PROVIDED RECORDS |
--- START ---
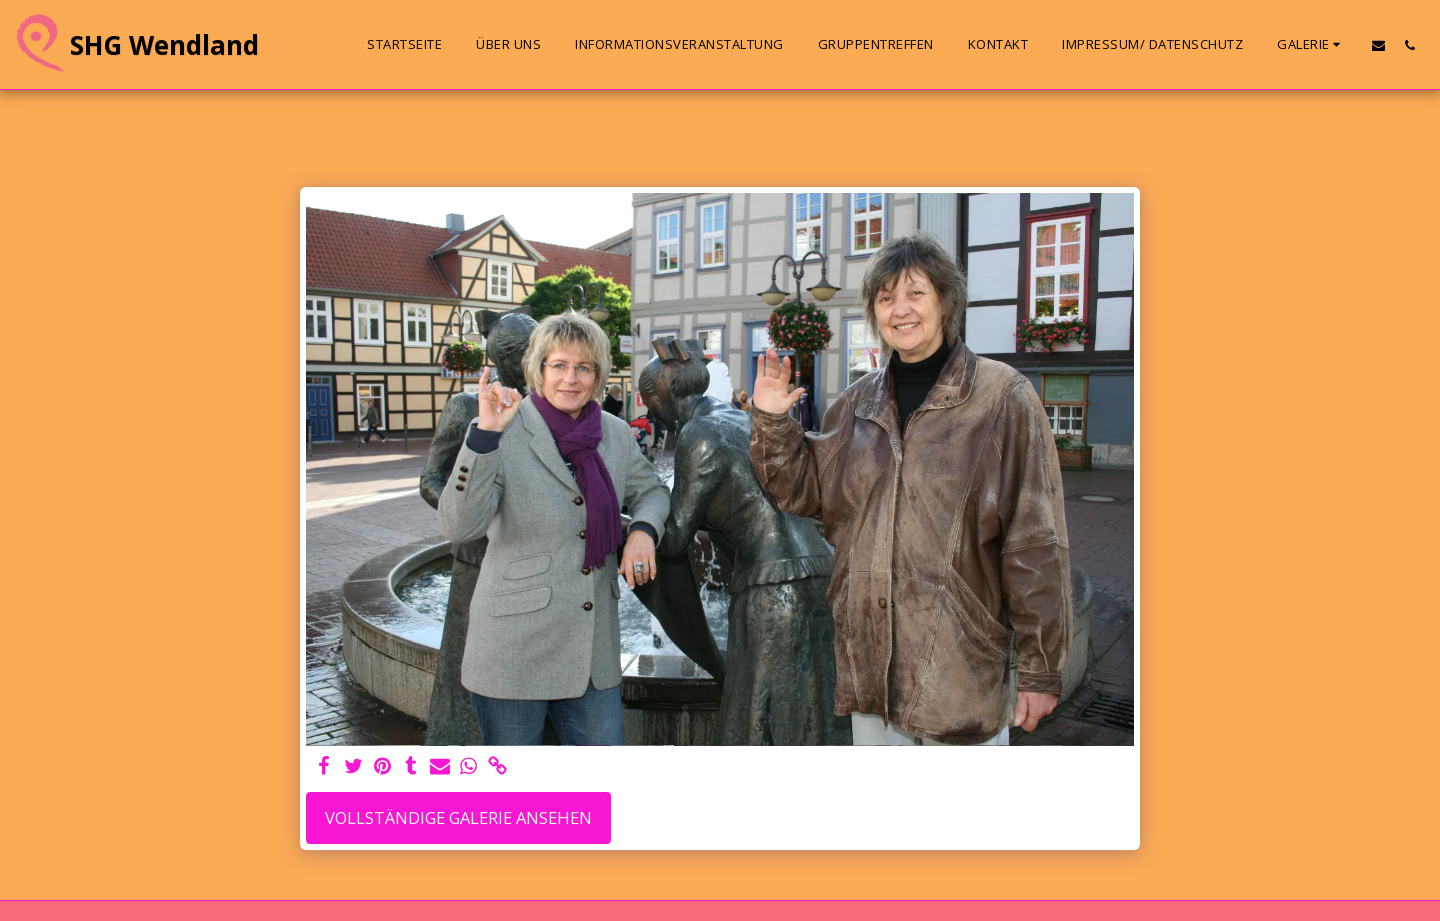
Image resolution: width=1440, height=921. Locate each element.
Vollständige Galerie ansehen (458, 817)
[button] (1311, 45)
--- END ---
--- START ---
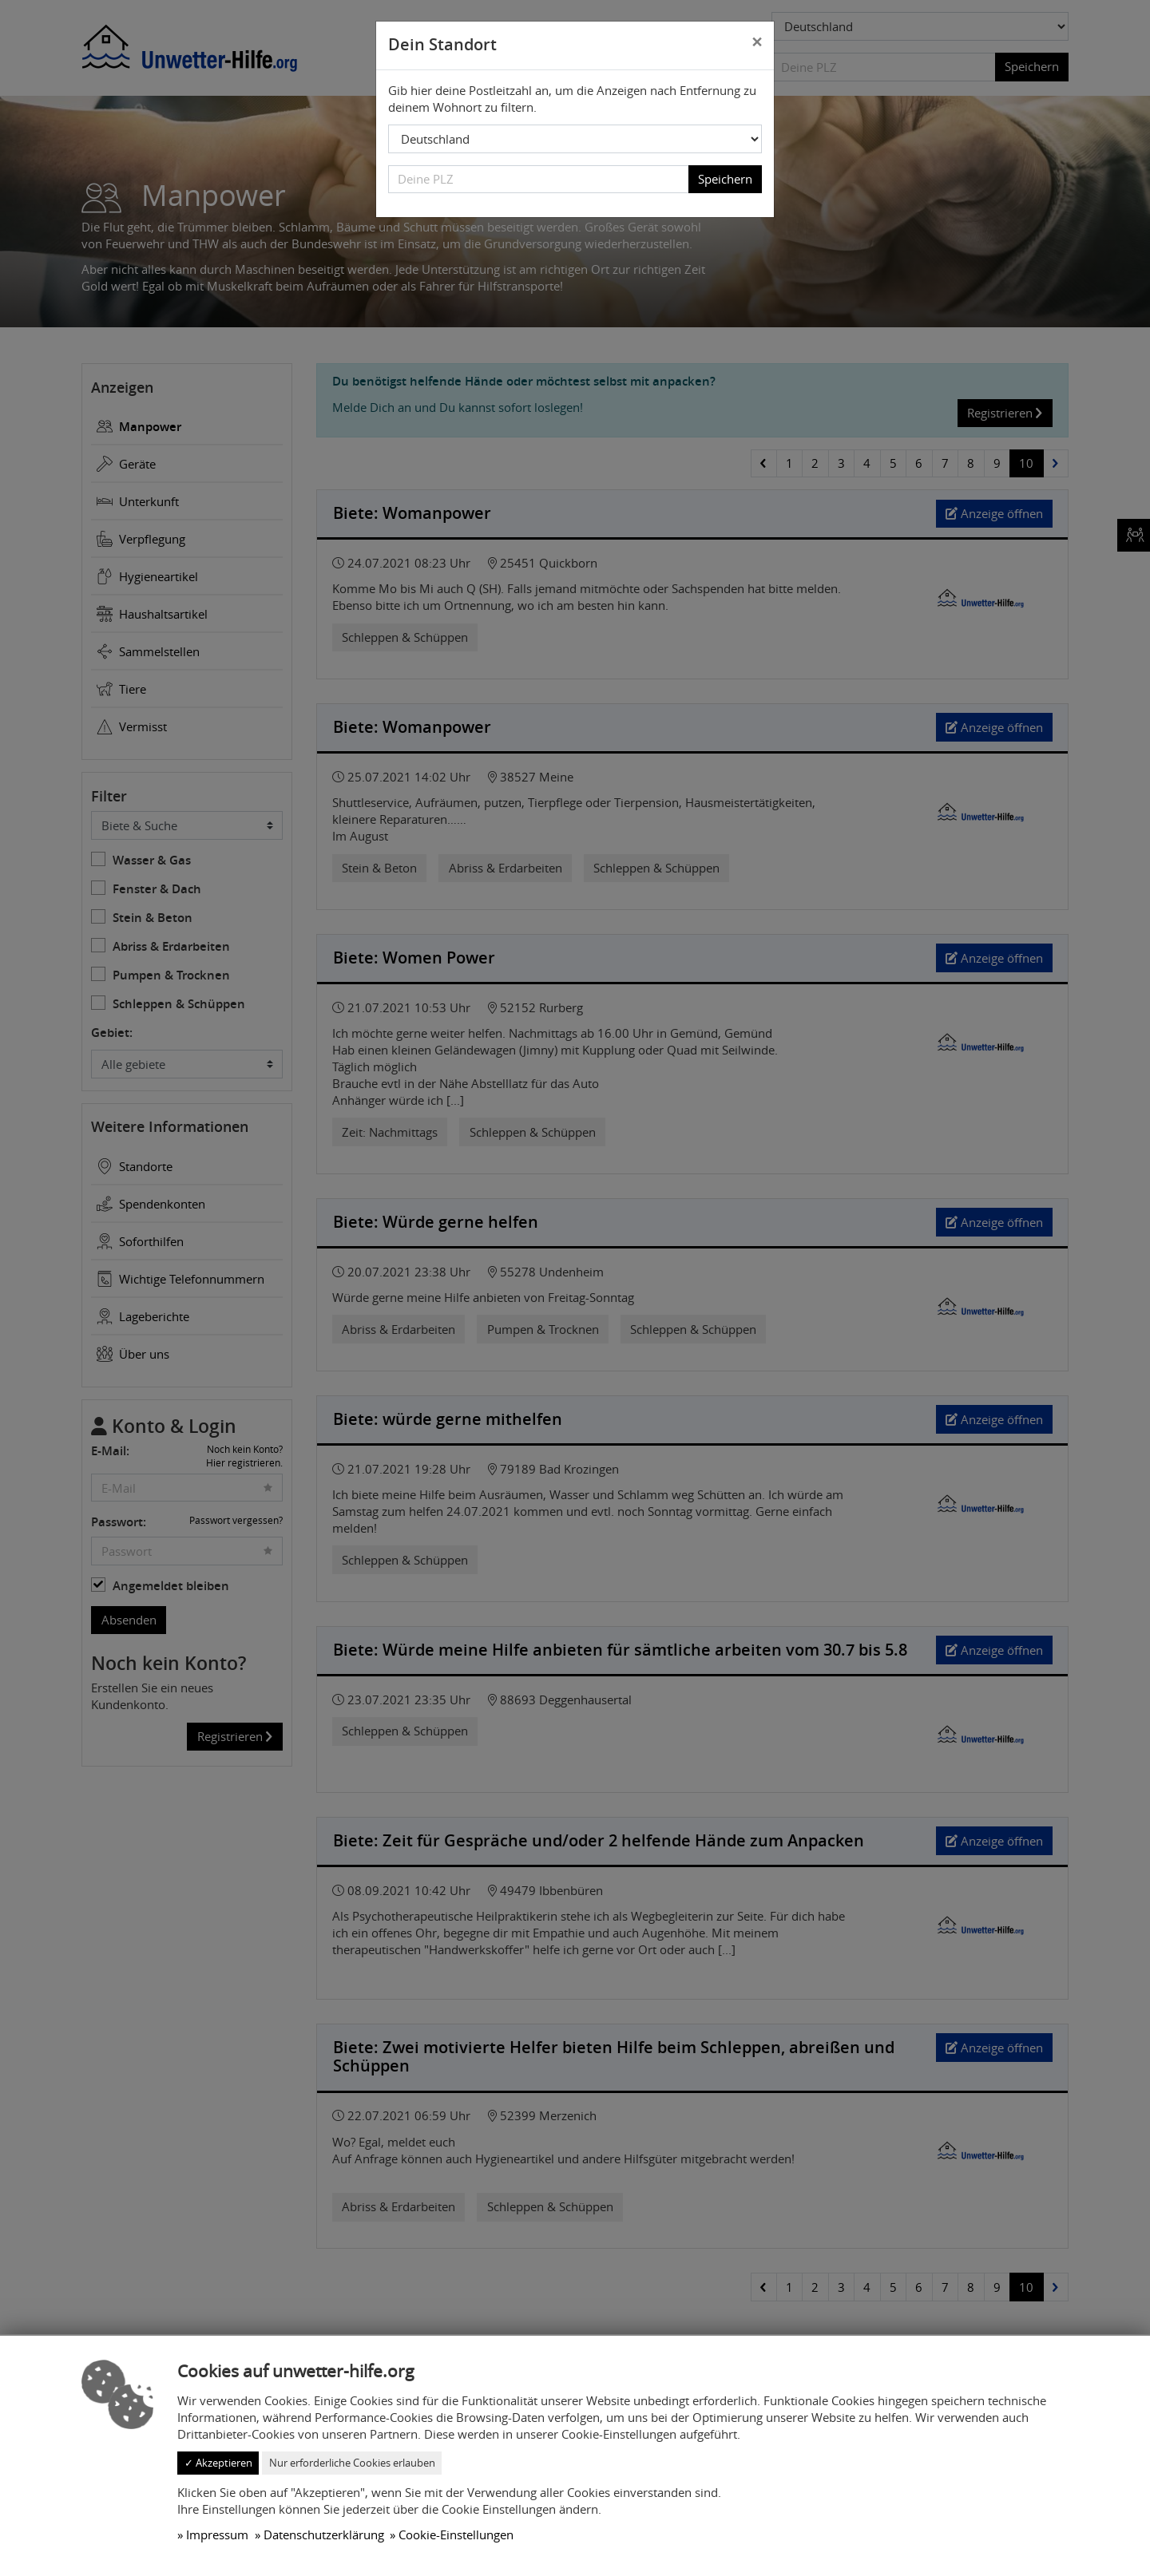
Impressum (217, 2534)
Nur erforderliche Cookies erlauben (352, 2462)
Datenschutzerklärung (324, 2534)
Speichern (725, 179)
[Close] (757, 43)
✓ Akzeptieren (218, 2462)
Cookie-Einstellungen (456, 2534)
--- END ---
--- START ---
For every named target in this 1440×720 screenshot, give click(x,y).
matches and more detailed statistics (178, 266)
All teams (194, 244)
--- END ---
TASK PROMPT | Your answer should be the lines above from the one containing "Image resolution: width=1440, height=921." through the one containing "[button] (1311, 45)", copied exactly and with both ends kept.

RESULT OF THE EXERCISE |
Image resolution: width=1440, height=921. Locate each element.
Vollständige Galerie ansehen (458, 817)
[button] (1311, 45)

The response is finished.